Morocco debating post-Islamism era
The downfall of Islamist groups, including in Egypt, has caused their junior members to join terrorist organizations.
This happened following the June 30, 2013 revolution in Egypt after the downfall of the Muslim Brotherhood regime in the country.
Some of the junior members of the same organizations also renounced religion altogether and reverted to an atheist way of life.
These youths were the victims of the leaders of their organizations who convinced them that the downfall of these organizations was synonymous with the downfall of Islam.
Morocco was the last Arab country to get rid of Brotherhood control.
This happened after the Justice and Development Party lost the parliamentary elections in September.
Some people fear, however, from the impact of the Brotherhood's election loss on the party's popularity, especially among youth.

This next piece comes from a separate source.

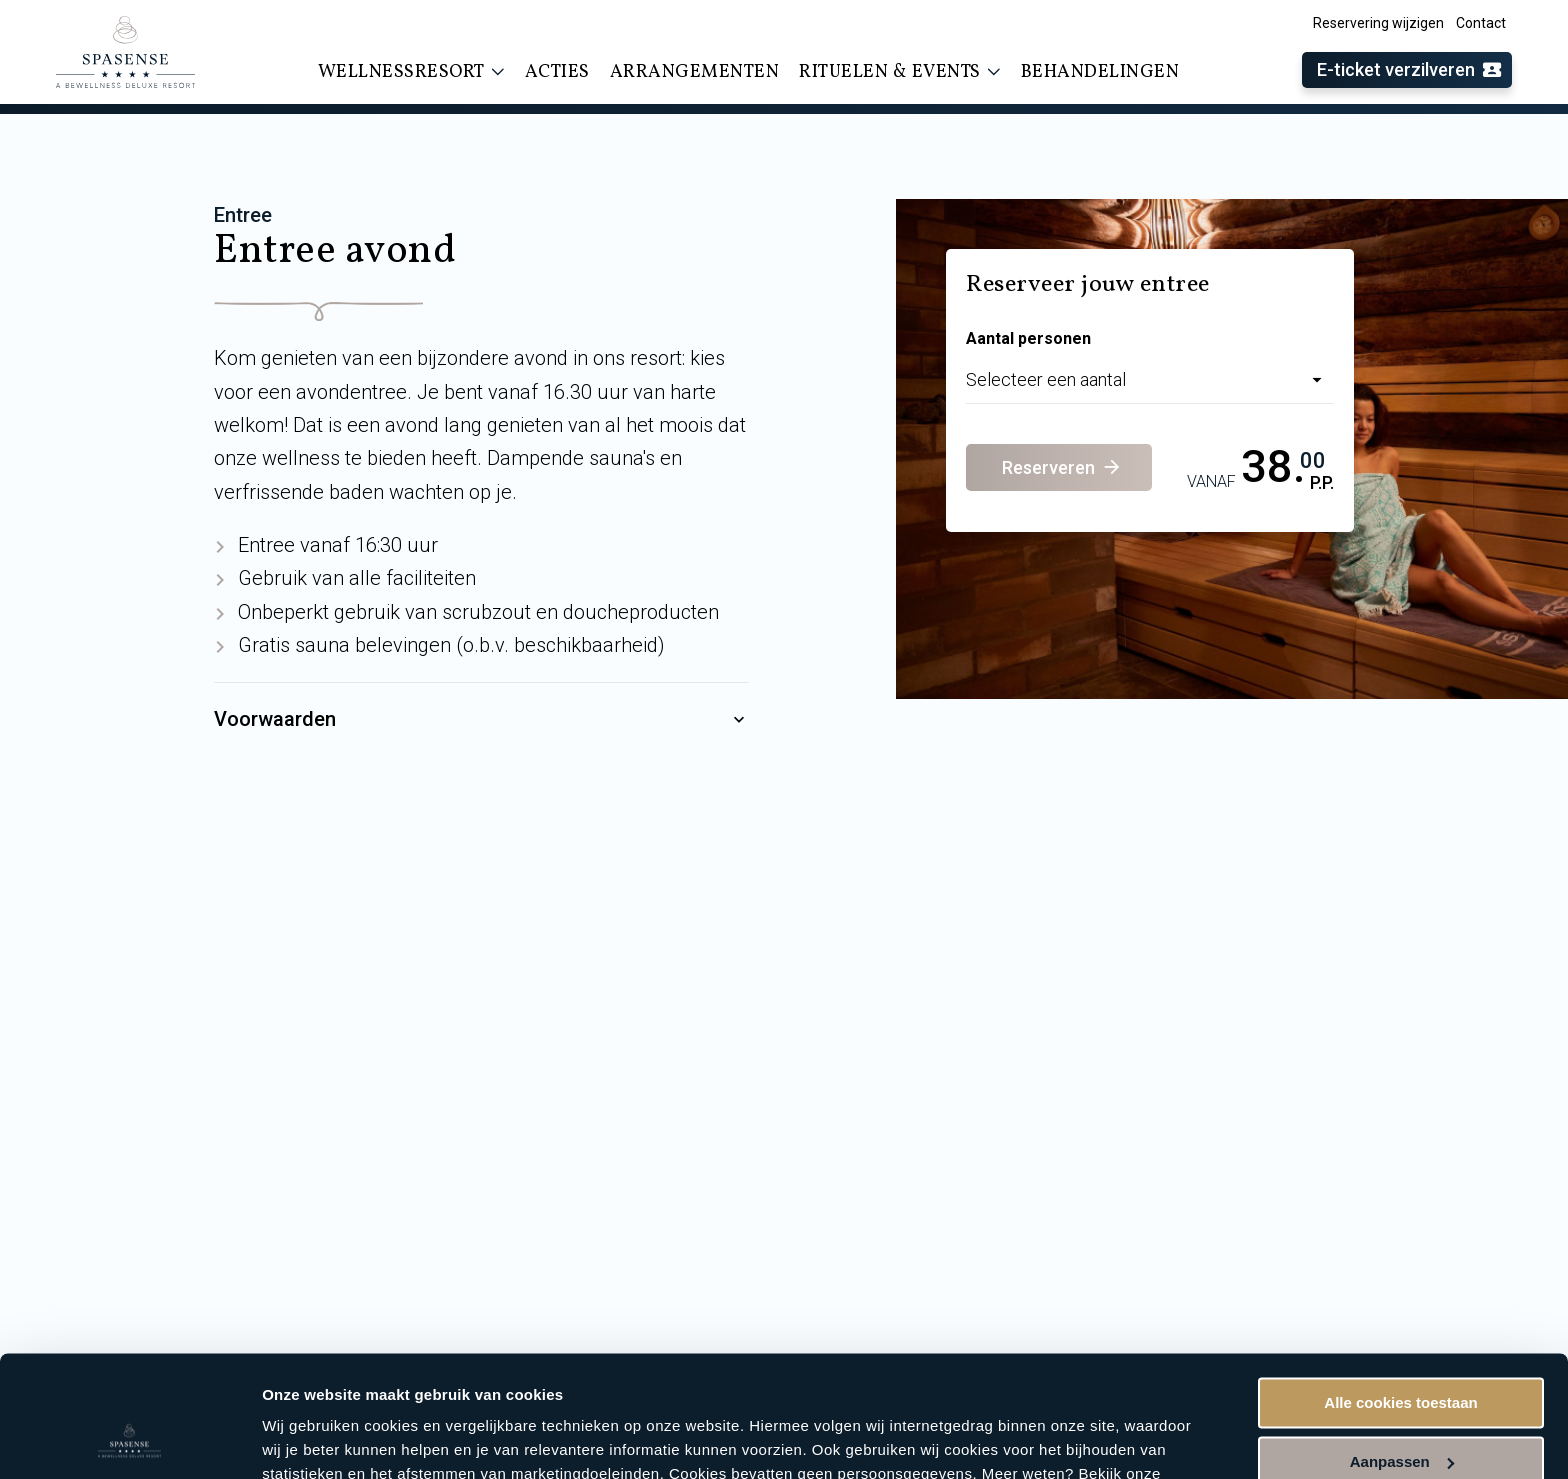  What do you see at coordinates (1100, 72) in the screenshot?
I see `Behandelingen` at bounding box center [1100, 72].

The same people are also afraid that election loss-induced desperation will push Brotherhood youth to join extremist groups.
The discourse of Islamist groups over the decades restricted education to appearance, rather than content.
The same discourse neglected morality, citizenship and peace as values.
With the branch of the Muslim Brotherhood down, Morocco is now debating the post-Islamism era and the nature of religious practices in this era.
Moroccan researcher, Asmaa Merabet, believes the nature of Moroccans confirms their religiosity.
"Nobody can use religious discourse to subjugate people or enslave them," Merabet said.
She expressed hopes that latest developments in Morocco would encourage people to rethink their religiosity and pay increased attention to content, rather than appearance.
"Ignoring this content will render our religious practices superficial," Merabet said.
Merabet noted that religion has to be a source of power, not fragility.
This fragility, she said, was caused by the abuse by Islamist groups of religion to reach power and achieve political gains.